The engaging centerpiece of the Chicago Architecture Foundation's Cityspace Gallery is a large scale model of Chicago's center city. It's always a kick to stand above it and, feeling slightly God-like, contemplate the rich, sprawling density of the city and its skyline.
Just as it was once said that everything's bigger in Texas, however; we're now finding that the emerging urban landscapes of Asia and the Middle East are rapidly and spectacularly upping the ante.
Case in the point is the gigantic model shown above, 800 square meters in size, depicting Shanghai as it will appear by 2020. You can tell the future buildings by their being made of clear plastic.
As with the still another grand bit of model building, the model train exhibit at the Museum of Science and Industry, which stretches between a re-creation of downtown Chicago (structures sometimes relocated for your viewing convenience) and a similar scale model version of Seattle, complete with Space Needle, you can view the Shanghai model either at eye level or from the Olympian perspective of an upper gallery.
The Shanghai model is on the third floor of - wait for it - the Shanghai Urban Planning Exhibition Hall.
That's right: a six story building devoted to a museum of urban planning and development.
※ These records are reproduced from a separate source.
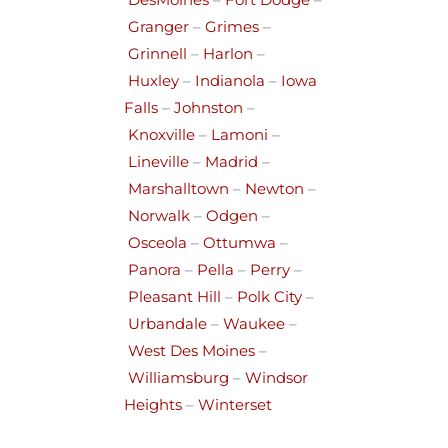
DesMoines
–
Fort Dodge
–
Granger
–
Grimes
–
Grinnell
–
Harlon
–
Huxley
–
Indianola
–
Iowa
Falls
–
Johnston
–
Knoxville
–
Lamoni
–
Lineville
–
Madrid
–
Marshalltown
–
Newton
–
Norwalk
–
Odgen
–
Osceola
–
Ottumwa
–
Panora
–
Pella
–
Perry
–
Pleasant Hill
–
Polk City
–
Urbandale
–
Waukee
–
West Des Moines
–
Williamsburg
–
Windsor
Heights
–
Winterset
Burnham would have been dancing with delight. It's claimed to be the largest in the world. (How many more could there be?) 18,000+ square meters, with a roof whose hovering grid is centered on four expanding eaves that represent the petals of a white magnolia, the Shanghai city flower.
Inside, there's also an exhibition on the last fifty years of planning in Shanghai, a gold monument in the lobby where many of the city's most prominent buildings stand cheek to cheek and rotate, and in the basement, a picturesque recreation of a 1930's Shanghai street, complete with trams, fire hydrants, tobacco stores, and the sound of movie music and the crashing waves of the Huangpu river. Hilbs meets Uncle Walt.
Note: this is the first of a series of posts that will present photographs courtesy from our roving anonymous - and generous - correspondent's barnstorming exploration of China earlier this year.
On the subject of 1930's and 1940's Shanghai, I just saw the movie "Lust, Caution," directed by Ang Lee, the guy who directed "Brokeback Mountain."
ReplyDeleteAnyway, "Lust, Caution" has some amazing street scenes of Shanghai in those days.
Oh, there was some sex, murder, and espionage, but I was looking at the buildings. Nerds will be nerds.